Food allergies and intolerance represent important health concerns to consumers who are predisposed to these illnesses. Unlike many current food safety issues, food sensitivities are complicated by both complex and multiple individual adverse reactions, which can vary from emotional to pathophysiological ailments. In some instances, the underlying mechanisms that result in the development of food allergies or intolerance have marked differences but produce common symptoms. The present-day diagnosis of these disorders can be impeded by intrinsic limitations in generating accurate information from patient history and biochemical, physicochemical, and immunochemical tests. Oral challenge tests represent effective methods for confirming and testing food allergens and food intolerance; however, these procedures are often restricted to clinical trials. It is important to be able to distinguish among food allergy, intolerance, and autoimmune disease in the management of these disorders. The role of food in the development of autoimmune disease may be exemplified by celiac disease, a food-induced enteropathy, requiring exposure to prolamins in wheat, rye, and barley. Various wheat and soy protein sources, including the soy protein isolates used to make infant formulas, have been related to juvenile or insulin-dependent diabetes mellitus (IDDM), a common chronic disease of childhood. Employing food process technologies to eliminate food constituents with potential for intolerance in some individuals is a potentially viable approach for reducing risk to food-related disorders. Finally, the development of food labelling regulations that require the identification of potential food allergens or agents for intolerance in the ingredient declaration on prepackaged food is a positive step toward the prevention of severe adverse reactions in hypersensitive individuals.

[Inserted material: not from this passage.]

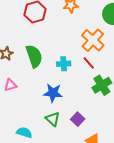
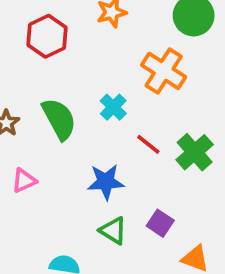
red line: (89, 63) -> (148, 144), moved
cyan cross: (64, 64) -> (113, 107), moved, turned -32

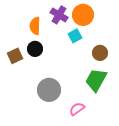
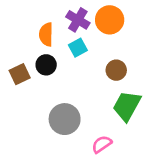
cyan square: (75, 36) -> (78, 48), moved
brown circle: (100, 53) -> (116, 70), moved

食物过敏和不耐受是易患这些疾病的消费者所面临的重要健康问题。与许多当前的食品安全问题不同,食物敏感性因复杂多样的个体不良反应而变得复杂,这些反应可能从情绪问题到病理生理疾病不等。在某些情况下,导致食物过敏或不耐受的潜在机制存在显著差异,但会产生共同的症状。这些疾病目前的诊断可能会受到从患者病史以及生化、物理化学和免疫化学测试中获取准确信息的内在限制的阻碍。口服激发试验是确认和检测食物过敏原及食物不耐受的有效方法;然而,这些程序通常仅限于临床试验。在这些疾病的管理中,能够区分食物过敏、不耐受和自身免疫性疾病很重要。食物在自身免疫性疾病发展中的作用可以通过乳糜泻来举例说明,乳糜泻是一种食物诱发的肠病,需要接触小麦、黑麦和大麦中的醇溶蛋白。各种小麦和大豆蛋白来源,包括用于制造婴儿配方奶粉的大豆分离蛋白,都与青少年或胰岛素依赖型糖尿病(IDDM)有关,IDDM是一种常见的儿童慢性疾病。采用食品加工技术去除某些个体可能不耐受的食物成分,是降低与食物相关疾病风险的一种潜在可行方法。最后,制定食品标签法规,要求在预包装食品的成分声明中标识潜在的食物过敏原或不耐受因子,是朝着预防过敏个体严重不良反应迈出的积极一步。